[Feature] Support training wit Qwen3.5-4B by HAOCHENYE · Pull Request #1844 · InternLM/xtuner

HAOCHENYE · 2026-05-26T23:01:59Z

[Fix] Forward rms_norm_type to DenseDecoderLayer in Dense.build_layers
[Feature] Add Qwen3.5-4B dense VLM support
[Feature] Add XTUNER_HF_IMPL op-level switch for HF-exact parity
[Test] Add Qwen3.5-4B dense parity and save_hf tests
[Fix] Select torch.compile fullgraph per layer type in Dense.fully_shard

Dense.build_layers omitted rms_norm_type when constructing DenseDecoderLayer, so a zero_centered dense model silently used the default RMSNorm for the per-layer input/post norms. MoE.build_layers already forwards it. No-op for existing dense models, which use the default rms_norm_type.

Qwen3.5-4B is a dense VLM whose text tower is a hybrid of GatedDeltaNet linear attention and gated MHA full attention (every 4th layer), reusing the existing Dense body's per-layer attention dispatch. Adds the dense text tower (Qwen3_5_VLTextDense + config), the Qwen3_5_VLDense4BConfig compose config (reusing the existing Qwen3.5 vision/projector towers), and registration. MTP is deferred: the checkpoint's mtp.* keys are skipped on load (matching HF) and not re-saved. See docs/design/model/qwen3_5_dense_4b.md.
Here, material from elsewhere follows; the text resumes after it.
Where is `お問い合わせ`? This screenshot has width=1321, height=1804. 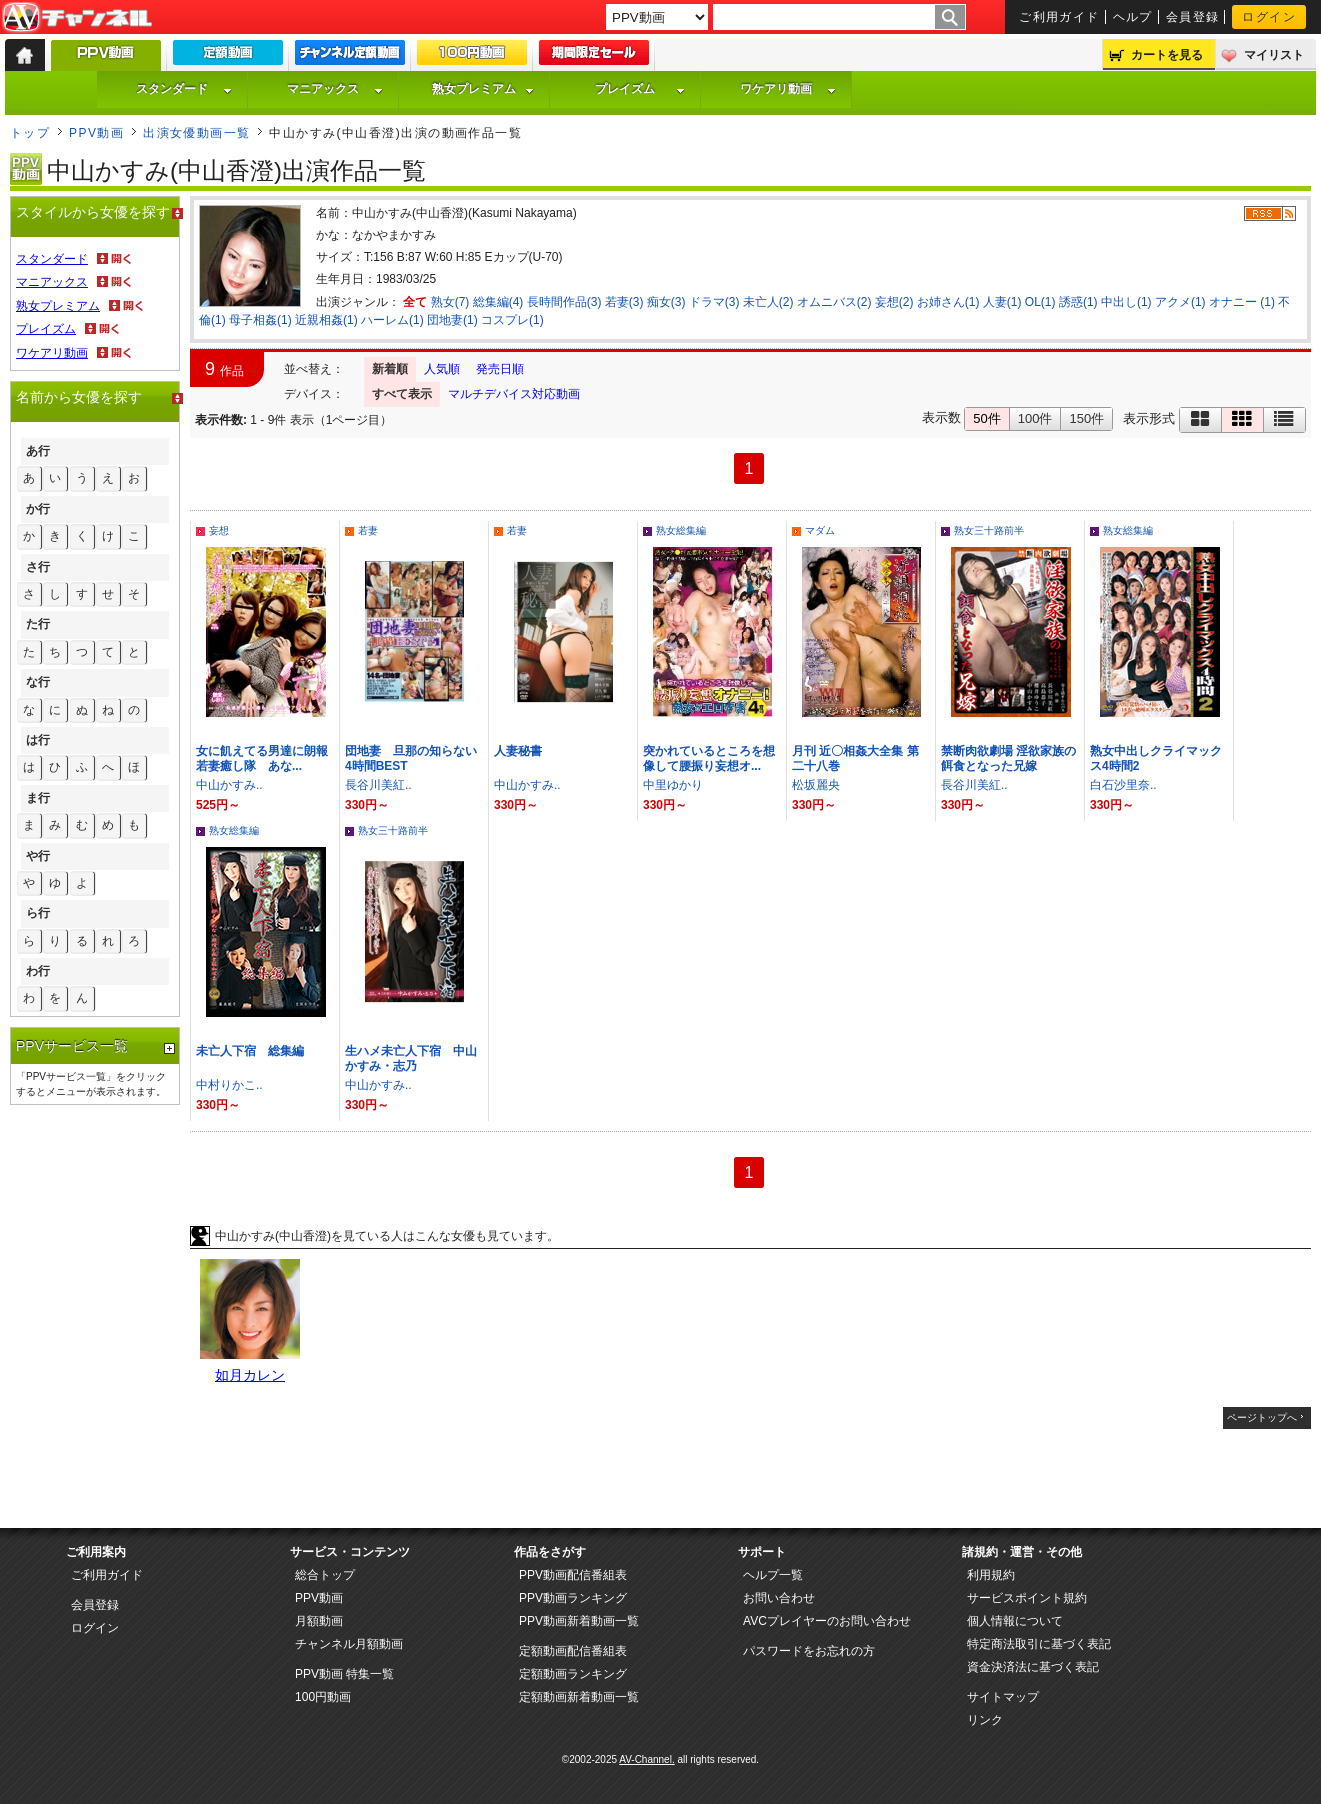 お問い合わせ is located at coordinates (779, 1598).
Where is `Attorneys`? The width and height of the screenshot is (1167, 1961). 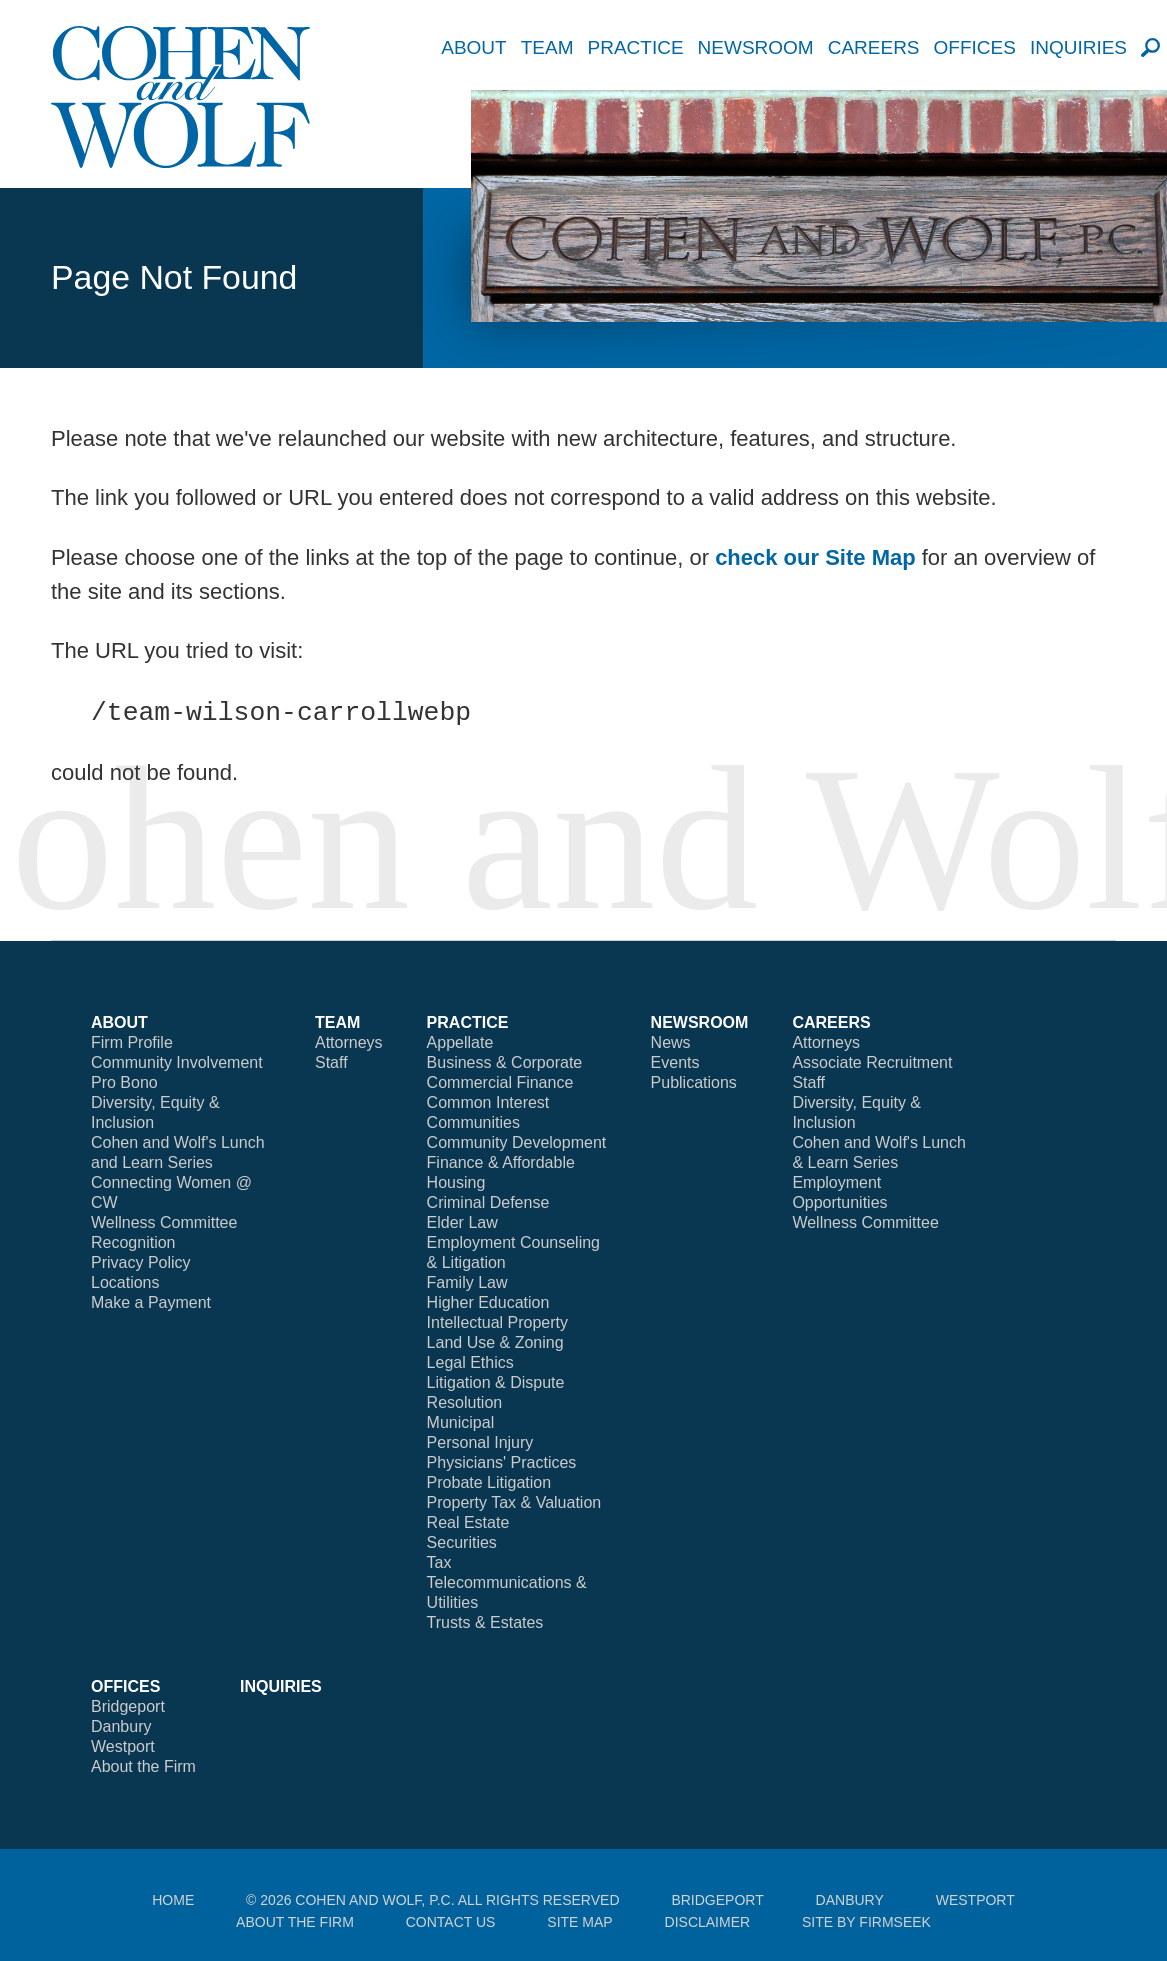 Attorneys is located at coordinates (349, 1042).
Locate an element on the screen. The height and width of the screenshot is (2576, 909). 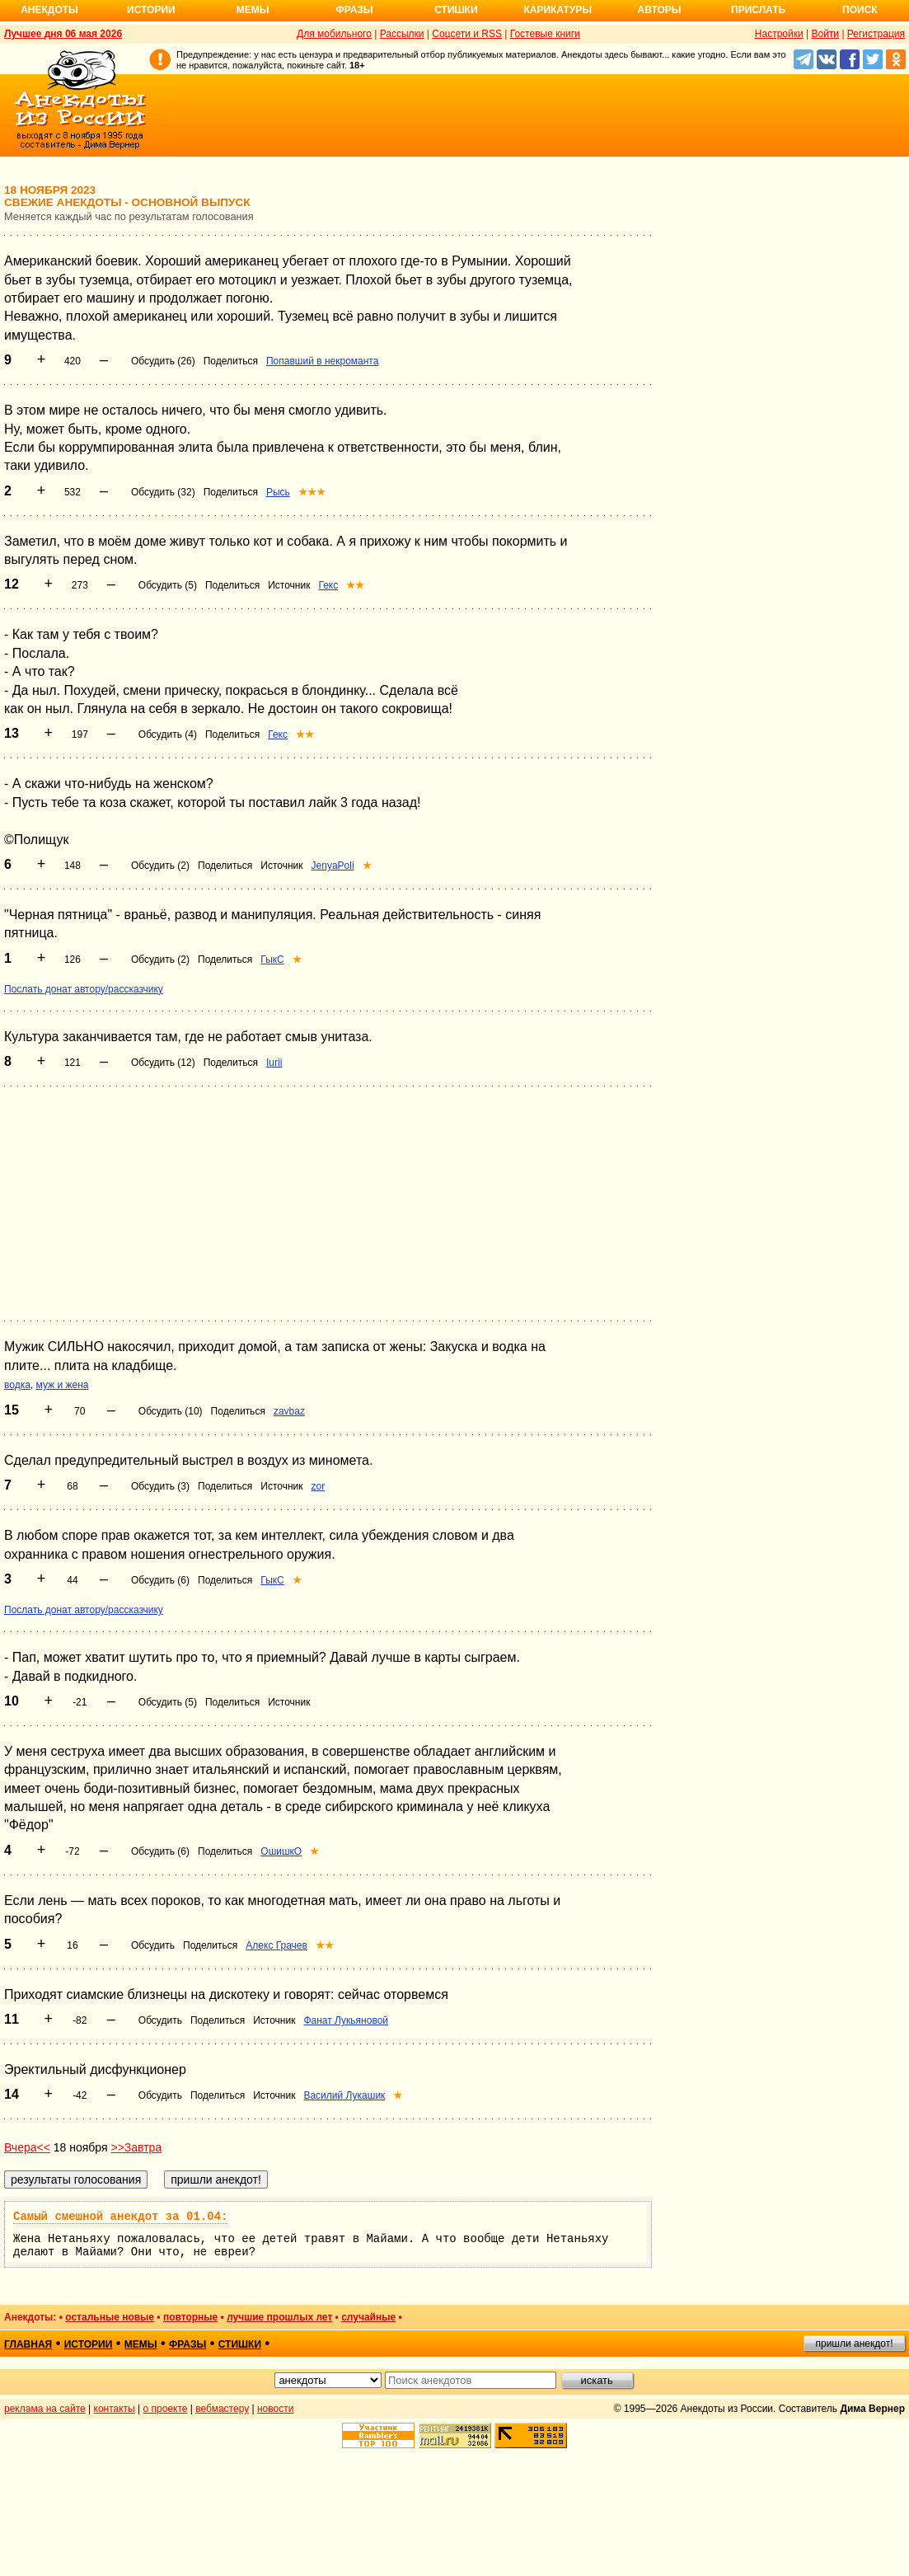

XTUNER_HF_IMPL selects HuggingFace-exact op implementations at the ops layer so decoder layers can be aligned bitwise against transformers: get_attn_impl_fn forces the eager attention path (XTuner's eager_attention matches HF's eager_attention_forward bitwise, fp32 softmax + dense causal mask), and get_rms_norm_fn forces the native torch path over triton. Both read the env var live so tests can toggle it per model instance. Not for production training.

Adds decoder-layer bitwise parity (all linear + full layers and final-norm hidden match HF bitwise under XTUNER_HF_IMPL), model forward parity on the default flash path (within 1e-2), and a save_hf round-trip over non-mtp keys (MTP is deferred). Reads the checkpoint from QWEN3_5_DENSE_4B_PATH.

Hybrid dense models (e.g. Qwen3.5) mix gated-MHA full-attention layers with GatedDeltaNet linear-attention layers. GatedDeltaNet writes seq_ctx.seq_idx inside the activation-checkpoint region; compiling that layer with fullgraph=True turns the checkpoint into a HigherOrderOperator that rejects the side effect (torch._dynamo SideEffects). Pick fullgraph per layer type so linear layers compile with fullgraph=False (the write graph-breaks) while full-attention layers keep fullgraph=True. No-op for pure-MHA dense models (all full_attention).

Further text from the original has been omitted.